• _WHAT YOU WILL DO_
Without copying any picture, transcribe exactly the lines of the data below from the one containing "Página inicial" through the one containing "Kemerler, saatler, cüzdanlar".

····················

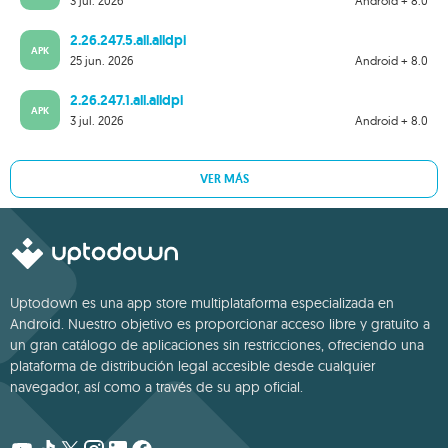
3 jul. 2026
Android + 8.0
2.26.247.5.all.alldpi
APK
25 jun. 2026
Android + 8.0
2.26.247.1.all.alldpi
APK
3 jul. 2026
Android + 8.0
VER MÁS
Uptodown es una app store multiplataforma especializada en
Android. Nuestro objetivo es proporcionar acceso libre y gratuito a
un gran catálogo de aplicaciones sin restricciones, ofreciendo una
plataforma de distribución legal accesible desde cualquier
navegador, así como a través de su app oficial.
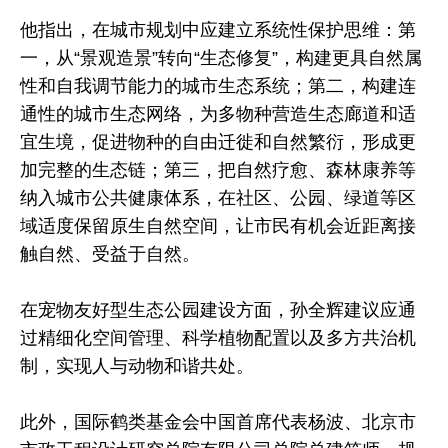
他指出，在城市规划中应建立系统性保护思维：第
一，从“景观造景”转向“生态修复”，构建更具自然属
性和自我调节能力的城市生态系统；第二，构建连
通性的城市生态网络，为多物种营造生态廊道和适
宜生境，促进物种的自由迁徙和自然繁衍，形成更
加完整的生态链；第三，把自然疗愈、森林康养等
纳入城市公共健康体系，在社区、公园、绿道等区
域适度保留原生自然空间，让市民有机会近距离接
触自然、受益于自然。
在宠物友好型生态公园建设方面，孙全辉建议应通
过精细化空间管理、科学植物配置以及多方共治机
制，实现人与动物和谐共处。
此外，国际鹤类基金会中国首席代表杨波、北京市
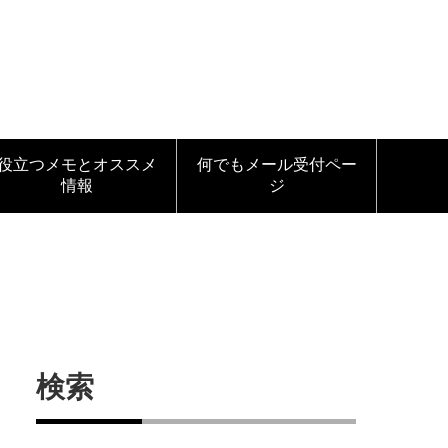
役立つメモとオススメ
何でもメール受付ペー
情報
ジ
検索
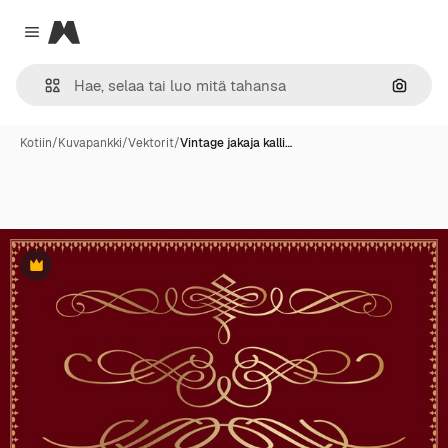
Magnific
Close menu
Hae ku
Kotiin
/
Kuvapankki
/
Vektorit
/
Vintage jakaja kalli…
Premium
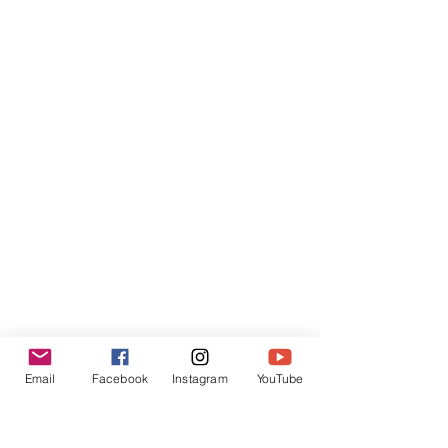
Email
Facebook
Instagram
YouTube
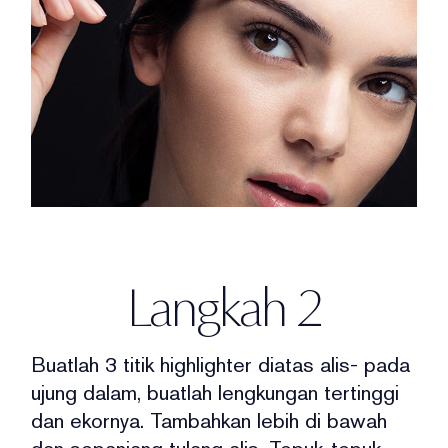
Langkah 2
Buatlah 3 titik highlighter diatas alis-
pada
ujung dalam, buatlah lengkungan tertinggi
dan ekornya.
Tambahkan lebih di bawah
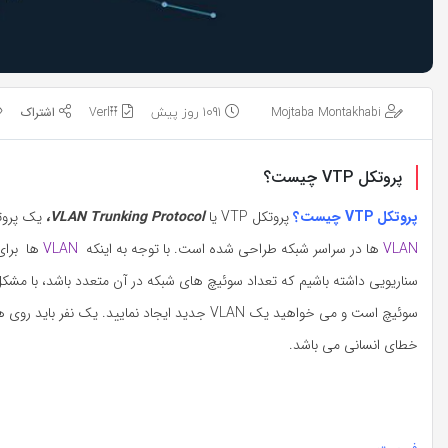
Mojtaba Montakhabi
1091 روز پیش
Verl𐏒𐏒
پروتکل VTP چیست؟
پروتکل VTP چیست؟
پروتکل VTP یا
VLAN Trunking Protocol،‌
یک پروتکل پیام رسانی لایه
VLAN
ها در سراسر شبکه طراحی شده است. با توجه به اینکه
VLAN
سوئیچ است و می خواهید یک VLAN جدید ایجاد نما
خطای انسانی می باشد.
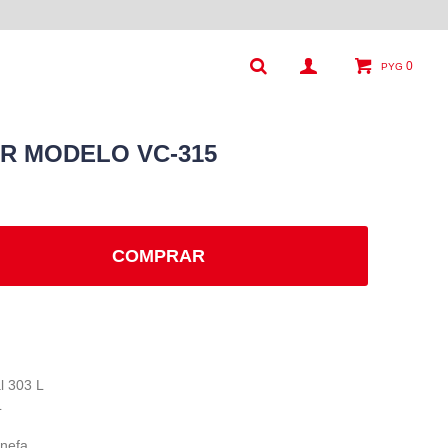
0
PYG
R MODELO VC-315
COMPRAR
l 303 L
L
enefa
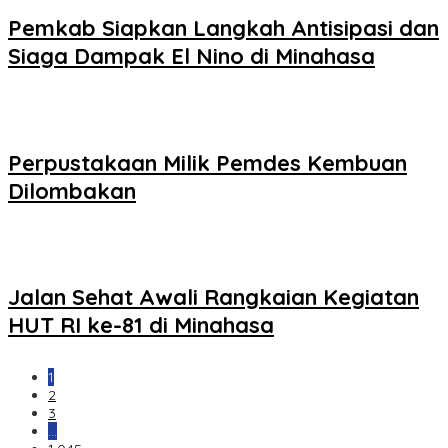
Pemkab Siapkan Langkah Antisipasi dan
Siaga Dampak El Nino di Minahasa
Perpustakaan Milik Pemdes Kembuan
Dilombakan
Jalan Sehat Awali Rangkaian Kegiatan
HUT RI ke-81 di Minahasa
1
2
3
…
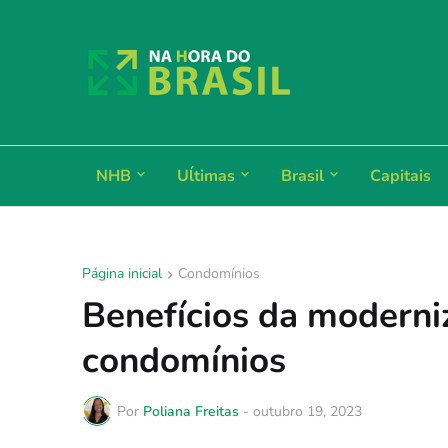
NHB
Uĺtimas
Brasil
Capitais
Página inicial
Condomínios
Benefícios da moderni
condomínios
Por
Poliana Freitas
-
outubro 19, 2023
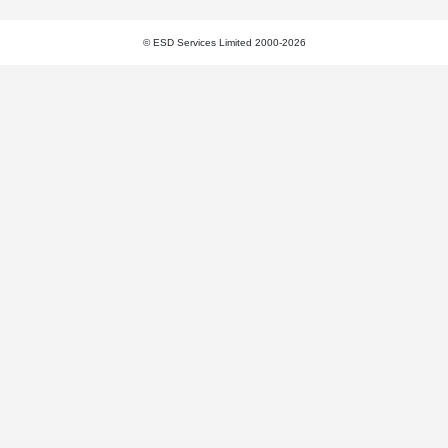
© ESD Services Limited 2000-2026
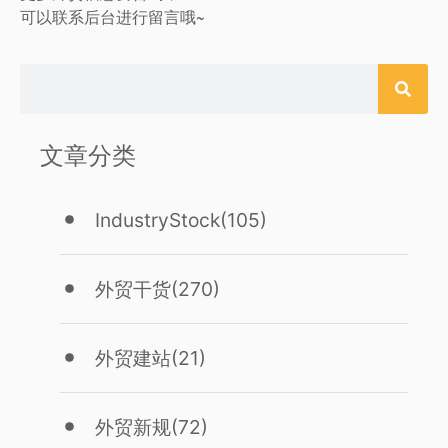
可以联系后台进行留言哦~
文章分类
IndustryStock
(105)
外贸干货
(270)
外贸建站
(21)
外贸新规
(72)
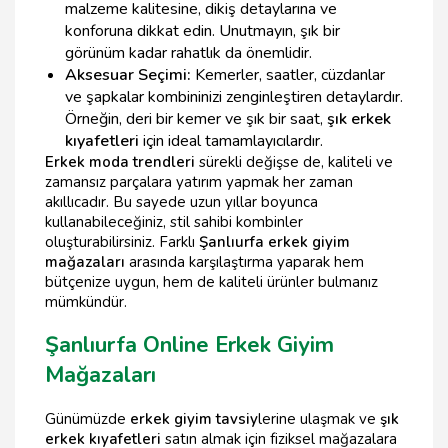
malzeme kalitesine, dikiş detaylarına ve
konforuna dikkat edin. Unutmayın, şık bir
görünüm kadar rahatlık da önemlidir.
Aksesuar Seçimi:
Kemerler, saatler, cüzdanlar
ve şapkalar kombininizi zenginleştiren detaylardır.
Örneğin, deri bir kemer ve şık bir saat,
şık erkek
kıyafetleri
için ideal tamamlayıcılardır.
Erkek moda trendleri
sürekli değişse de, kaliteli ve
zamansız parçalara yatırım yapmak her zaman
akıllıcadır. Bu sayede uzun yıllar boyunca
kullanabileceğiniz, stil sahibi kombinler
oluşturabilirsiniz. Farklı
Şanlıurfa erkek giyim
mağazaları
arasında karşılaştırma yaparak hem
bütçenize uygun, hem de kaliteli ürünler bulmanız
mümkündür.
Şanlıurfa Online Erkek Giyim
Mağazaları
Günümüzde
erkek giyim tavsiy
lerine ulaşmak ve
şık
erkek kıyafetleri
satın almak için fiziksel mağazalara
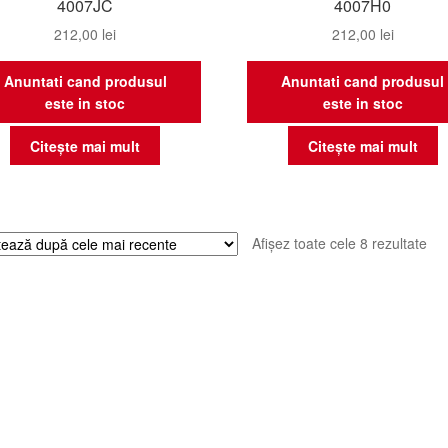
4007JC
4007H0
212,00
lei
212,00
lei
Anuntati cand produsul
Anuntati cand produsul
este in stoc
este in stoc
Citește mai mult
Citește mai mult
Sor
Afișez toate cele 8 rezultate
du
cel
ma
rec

····················

• _WRITTEN RESPONSE_
Página inicial
Condomínios
Benefícios da moderni
condomínios
Por
Poliana Freitas
-
outubro 19, 2023
© ESD Services Limited 2000-2026
可以联系后台进行留言哦~
文章分类
IndustryStock
(105)
外贸干货
(270)
外贸建站
(21)
外贸新规
(72)
malzeme kalitesine, dikiş detaylarına ve
konforuna dikkat edin. Unutmayın, şık bir
görünüm kadar rahatlık da önemlidir.
Aksesuar Seçimi:
Kemerler, saatler, cüzdanlar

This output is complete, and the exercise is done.